Supplied material Block Start

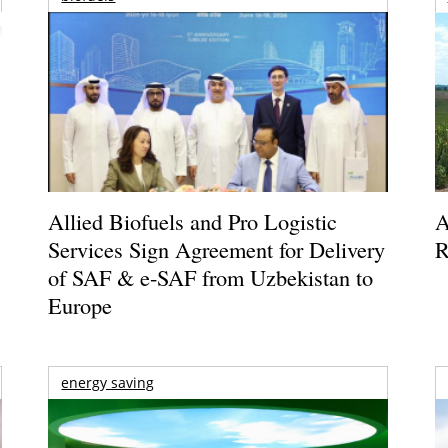
Allied Biofuels and Pro Logistic
A
Services Sign Agreement for Delivery
R
of SAF & e-SAF from Uzbekistan to
Europe
energy saving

Supplied material Block End

Leaving the images behind, set down every entry word for word.

Allied Biofuels and Pro Logistic
A
Services Sign Agreement for Delivery
R
of SAF & e-SAF from Uzbekistan to
Europe
energy saving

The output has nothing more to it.